|Oracle® Warehouse Builder User's Guide
11g Release 1 (11.1)
|PDF · Mobi · ePub|
Oracle Warehouse Builder is a flexible tool that enables you to design and deploy various types of data integration strategies. Projects commonly implemented using Warehouse Builder involve mission critical operational systems, migration scenarios, integration of disparate operational systems, and traditional data warehousing. This chapter provides an introduction to using Warehouse Builder. It provides a starting point for using Warehouse Builder for the first time user and serves as a road map to the documentation.
If you have already read the Oracle Database 2 Day + Data Warehousing Guide, you may recognize some of the same content repeated here in an expanded format and with additional information for long-term planning and maintenance of not only data warehouses but data integration solutions in general.
This chapter includes the following topics:
Oracle Warehouse Builder is comprised of a set of graphical user interfaces to assist you in implementing solutions for integrating data.
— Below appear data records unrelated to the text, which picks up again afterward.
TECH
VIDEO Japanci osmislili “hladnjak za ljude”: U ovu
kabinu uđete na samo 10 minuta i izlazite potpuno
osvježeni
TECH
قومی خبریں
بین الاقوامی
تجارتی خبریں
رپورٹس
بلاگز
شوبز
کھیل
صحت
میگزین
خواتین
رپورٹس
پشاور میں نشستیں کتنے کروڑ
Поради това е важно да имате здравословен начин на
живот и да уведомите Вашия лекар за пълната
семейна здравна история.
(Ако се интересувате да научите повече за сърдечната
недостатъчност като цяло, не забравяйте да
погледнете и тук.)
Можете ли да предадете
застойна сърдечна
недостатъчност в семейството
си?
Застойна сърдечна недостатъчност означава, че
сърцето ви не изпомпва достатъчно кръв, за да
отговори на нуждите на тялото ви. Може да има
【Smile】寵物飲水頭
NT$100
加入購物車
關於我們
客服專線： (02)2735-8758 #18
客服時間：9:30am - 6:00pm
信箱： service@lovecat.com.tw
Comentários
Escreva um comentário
In the process of designing solutions, you create various objects that are stored as metadata in a centralized repository, known as a workspace.
The workspace is hosted on an Oracle Database. As a general user, you do not have full access to the workspace. Instead, you can access those workspaces to which you have been granted access.
You log in to a workspace by starting the Design Center, which is the primary graphical user interface. Use the Design Center to import source objects, design ETL processes such as mappings, and ultimately define the integration solution.
A mapping is an object in which you define the flow of data from sources to targets. Based on a mapping design, Warehouse Builder generates the code required to implement the ETL logic. In a data warehousing project, for example, the integration solution is a target warehouse. In that case, the mappings you create in the Design Center ultimately define a target warehouse.
After you complete the design of a mapping and prompt Warehouse Builder to generate the code, the next step is to deploy the mapping. Deployment is the process of copying the relevant metadata and code you generated in the Design Center to a target schema. The target schema is generically defined as the Oracle Database which will execute the ETL logic you designed in the Design Center. Specifically, in a traditional data warehousing implementation, the data warehouse is the target schema and the two terms are interchangeable.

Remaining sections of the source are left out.